The British manufacturing downturn deepened in August and was the steepest in more than three years as output and new orders fell at faster rates amid the weak market conditions both domestically and internationally, survey results from S&P Global revealed Friday.
The Chartered Institute of Procurement & Supply Manufacturing Purchasing Managers’ Index, or PMI, dropped to a 39-month low of 43.0 in August from 45.3 in July. The flash estimate was 42.5.
A PMI reading below 50 suggests contraction in the sector.
Output declined for the sixth straight month in August, at the steepest pace in a year. The latest contraction was attributed to slower market conditions, declining new order intakes, and efforts to reduce inventories of finished goods.
New order intakes declined significantly in August as both domestic and overseas market conditions deteriorated.
The survey panelists reported that a generally weaker global economic backdrop had led to declining order intakes from key markets such as the US, Europe, China, and South America.

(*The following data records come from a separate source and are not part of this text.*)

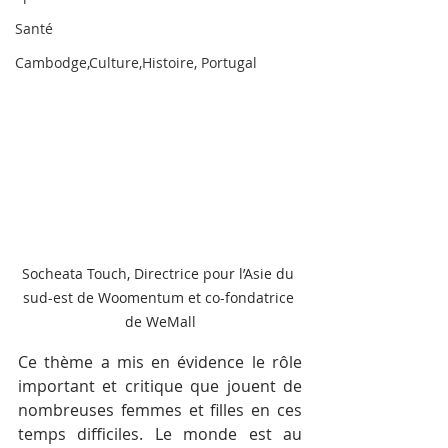
Santé
Cambodge,Culture,Histoire, Portugal
Socheata Touch, Directrice pour l’Asie du 
sud-est de Woomentum et co-fondatrice 
de WeMall
Ce thème a mis en évidence le rôle 
important et critique que jouent de 
nombreuses femmes et filles en ces 
temps difficiles. Le monde est au 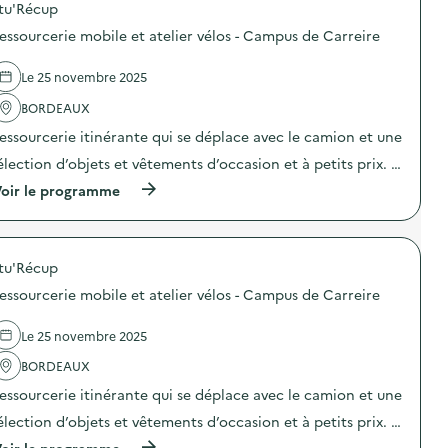
tu'Récup
p
o
essourcerie mobile et atelier vélos - Campus de Carreire
s
d
e
Le 25 novembre 2025
l
'
BORDEAUX
a
essourcerie itinérante qui se déplace avec le camion et une
c
t
élection d’objets et vêtements d’occasion et à petits prix. …
i
o
(
oir le programme
n
à
:
p
R
r
e
o
s
tu'Récup
p
s
o
essourcerie mobile et atelier vélos - Campus de Carreire
o
s
u
d
r
e
Le 25 novembre 2025
c
l
e
'
BORDEAUX
r
a
essourcerie itinérante qui se déplace avec le camion et une
i
c
e
t
élection d’objets et vêtements d’occasion et à petits prix. …
m
i
o
o
(
oir le programme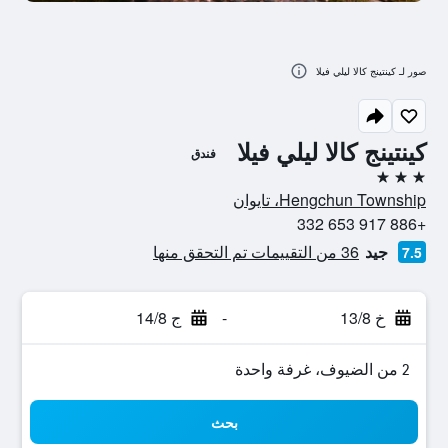
صور لـ كينتينج كالا ليلي فيلا
كينتينج كالا ليلي فيلا
فندق
3 نجوم
Hengchun Township، تايوان
+886 917 653 332
جيد
36 من التقييمات تم التحقق منها
7.5
خ 13/8
-
ج 14/8
2 من الضيوف، غرفة واحدة
بحث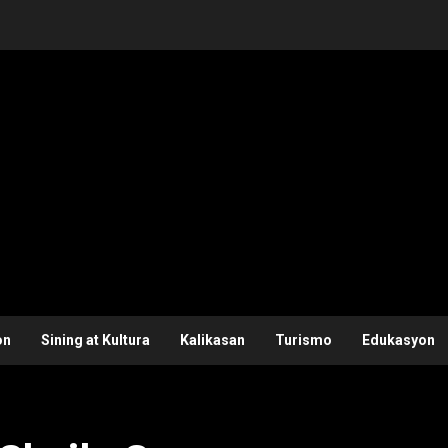
on
Sining at Kultura
Kalikasan
Turismo
Edukasyon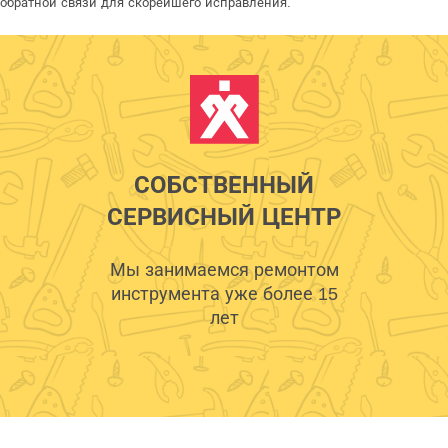
обратной связи для скорейшего исправления.
СОБСТВЕННЫЙ
СЕРВИСНЫЙ ЦЕНТР
Мы занимаемся ремонтом
инструмента уже более 15
лет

Rates of contraction in output and new orders were among the steepest recorded outside of events such as the global financial crisis or the COVID-19 pandemic, the PMI survey said.
Companies reduced their workforce strength for the eleventh successive month, linked to weaker new work intakes, falling output volumes, and cost control efforts. In addition, excess capacity is also a constraint for new employment creation.
Input buying volumes fell for the fourteenth month running and at the sharpest rate in almost three-and-a-half years.
On the price front, input prices fell for the fourth straight month, linked to lower costs for energy, fuels, oil by-products, metals, polymers, and rubber due to weaker demand. Selling prices, however, decreased only marginally.
Manufacturers remained optimistic about their production outlook amid hopes for a market revival, new product launches, and acquisition or diversification plans.